### Work to complete
Once you find a line containing the word "Резинка" in the entries below, copy it.

[[ Task data, beginning ]]

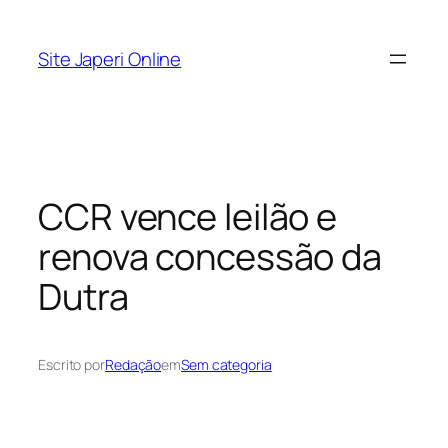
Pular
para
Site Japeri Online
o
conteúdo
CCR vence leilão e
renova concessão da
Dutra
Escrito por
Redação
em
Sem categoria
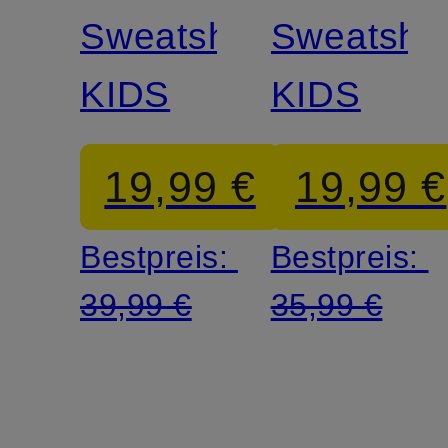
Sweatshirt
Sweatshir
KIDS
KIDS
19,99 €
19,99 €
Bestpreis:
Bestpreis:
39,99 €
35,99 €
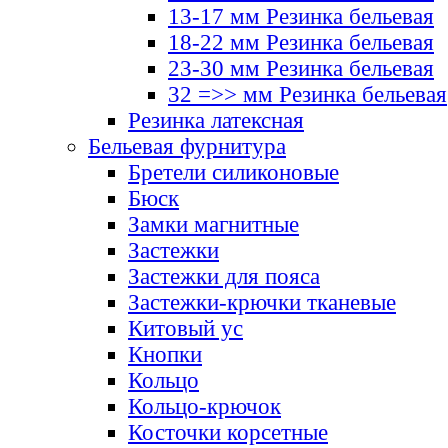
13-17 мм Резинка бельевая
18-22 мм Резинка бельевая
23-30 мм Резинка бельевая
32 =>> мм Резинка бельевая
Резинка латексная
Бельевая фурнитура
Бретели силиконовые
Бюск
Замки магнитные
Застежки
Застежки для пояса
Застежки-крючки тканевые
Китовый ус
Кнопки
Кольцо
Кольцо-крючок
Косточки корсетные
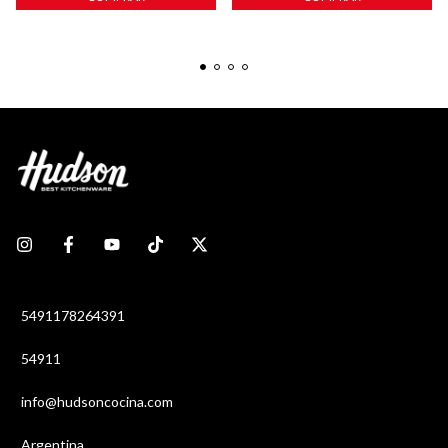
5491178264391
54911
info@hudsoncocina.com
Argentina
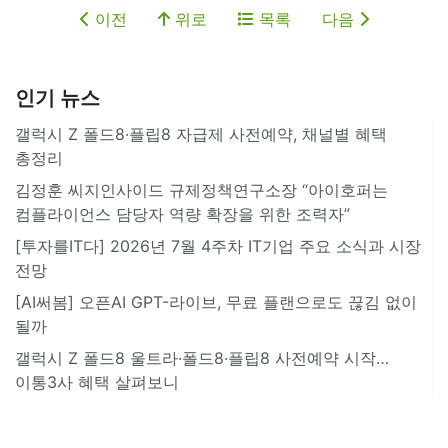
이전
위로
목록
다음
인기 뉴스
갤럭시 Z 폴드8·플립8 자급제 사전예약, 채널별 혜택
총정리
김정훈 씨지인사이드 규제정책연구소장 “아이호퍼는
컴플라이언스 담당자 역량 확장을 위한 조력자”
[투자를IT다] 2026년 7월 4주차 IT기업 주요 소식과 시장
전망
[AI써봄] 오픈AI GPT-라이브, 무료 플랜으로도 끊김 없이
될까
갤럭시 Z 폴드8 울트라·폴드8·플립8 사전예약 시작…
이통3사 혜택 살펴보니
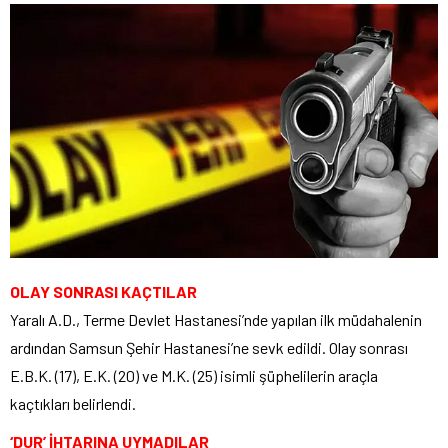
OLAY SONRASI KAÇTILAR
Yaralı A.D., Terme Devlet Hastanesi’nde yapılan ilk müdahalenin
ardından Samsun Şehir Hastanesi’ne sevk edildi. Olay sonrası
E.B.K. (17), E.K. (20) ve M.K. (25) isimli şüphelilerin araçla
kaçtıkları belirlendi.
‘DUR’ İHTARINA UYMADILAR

[[ Task data, end ]]

### Worked solution
13-17 мм Резинка бельевая
18-22 мм Резинка бельевая
23-30 мм Резинка бельевая
32 =>> мм Резинка бельевая
Резинка латексная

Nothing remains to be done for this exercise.